The kind of hunt that humans are believed to have practiced early on was persistence hunting, which consists of chasing prey over long distances until they are exhausted (the gazelle can outrun any human on a scale of minutes, but not on a scale of hours).

https://en.m.wikipedia.org/wiki/Persistence_hunting

If that is the case then the body type would have been low mass overall, like marathoners.

As for best body type for quality of life today (at least from a health perspective), that seems relatively aligned.

> and whether those are ideal for longevity and quality of life in modern society

This seems like the real question to me; I assume pre-agrarian humans were biologically optimizing to survive famine. Not being an expert on the subject, I wonder what sort of tradeoffs are associated with intense exercise regimes (and how the balance ultimately comes out with respect to modern society).

I suppose the low fat / high muscle combination would be unlikely for much of the year in places where it was necessary to store fat for the winter.
Neolithic hunter gatherers were as strong as elite athletes today. Civilization and automation have made us weak and frail.

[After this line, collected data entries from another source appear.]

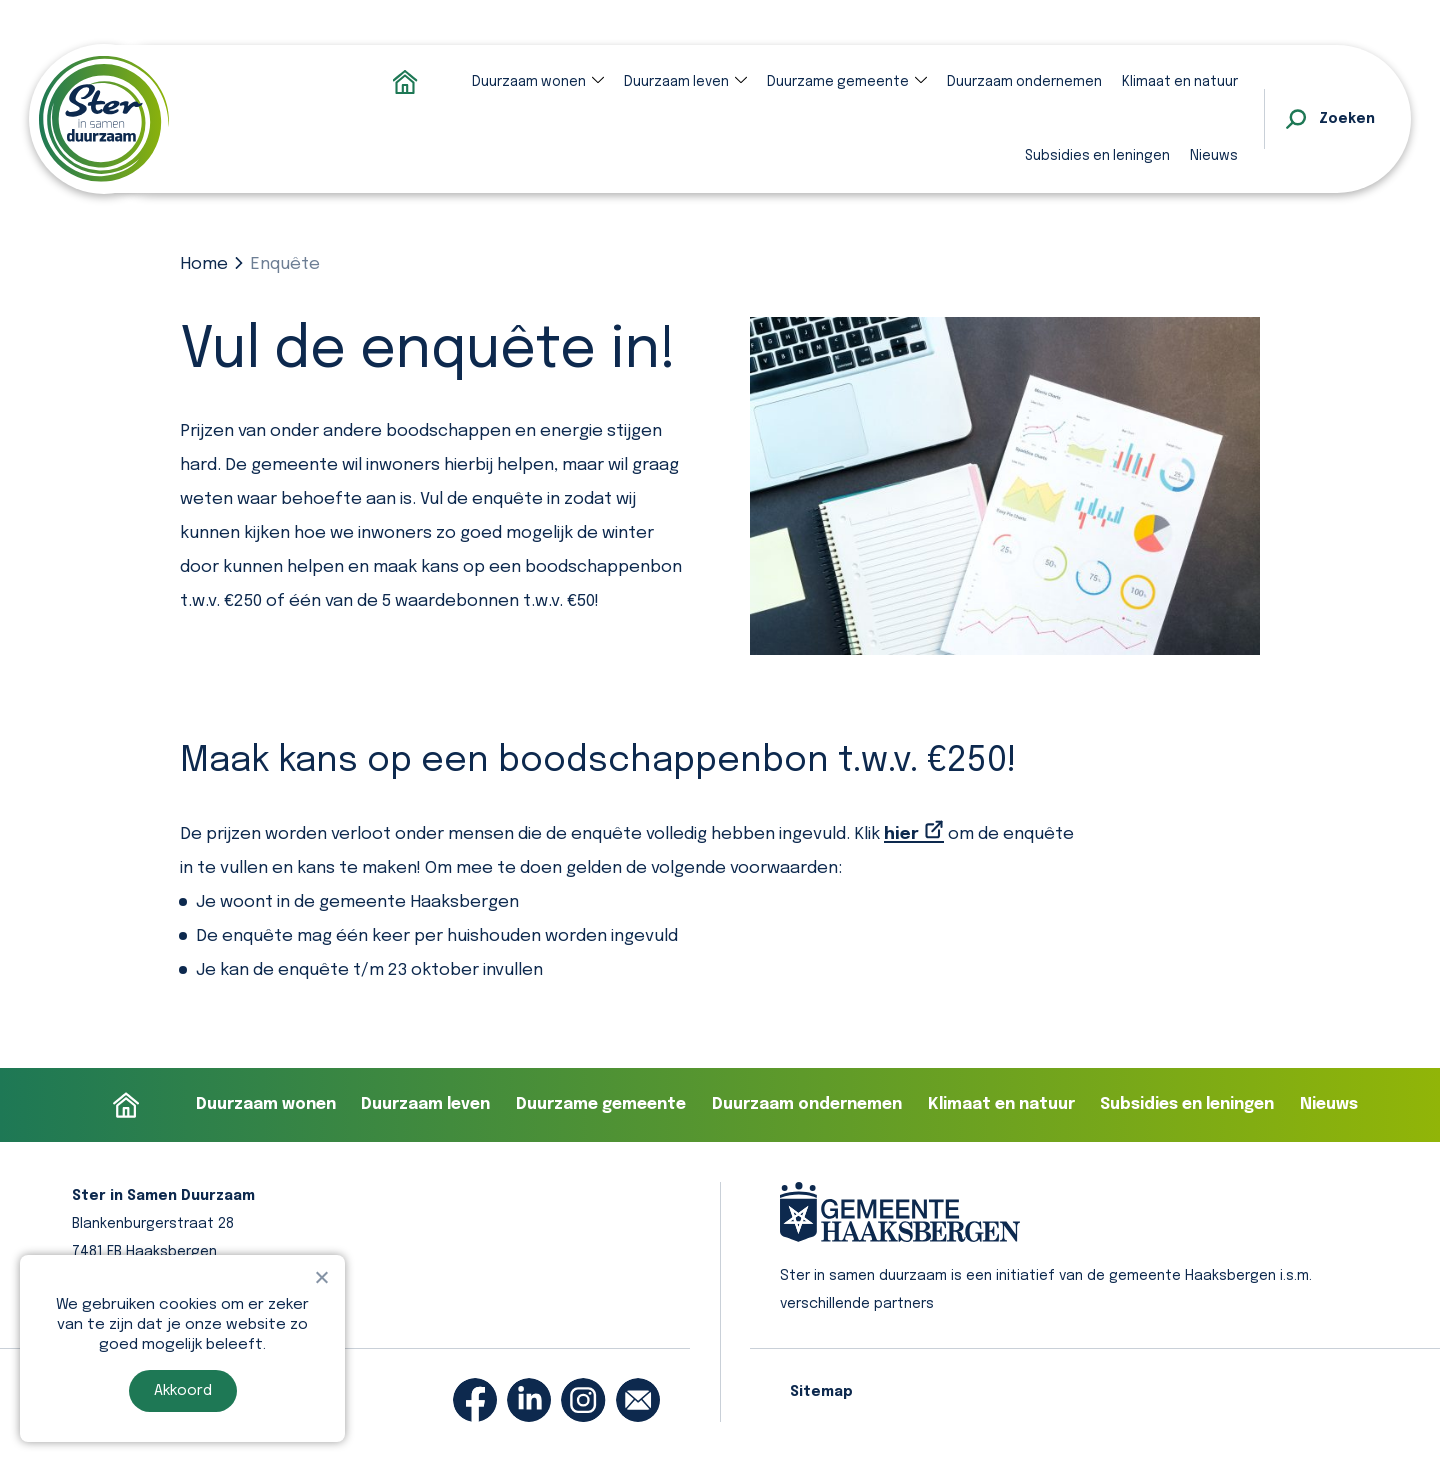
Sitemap (821, 1392)
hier (901, 834)
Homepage (405, 82)
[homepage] (104, 119)
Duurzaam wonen (529, 82)
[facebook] (475, 1400)
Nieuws (1214, 156)
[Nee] (321, 1277)
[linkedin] (529, 1400)
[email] (638, 1400)
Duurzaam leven (676, 82)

https://www.popsci.com/prehistoric-women-strong-rower/

Lacking in raw physical power by comparison, sure. But what health issues do we avoid? Do new health issues arise? Optimality in a complex environment is inevitably a nontrivial trade off; we aren't forced to hunt animals with primitive weapons or contend with widespread famine in the modern world.
> But what health issues do we avoid?

Infant and child mortality is much much lower.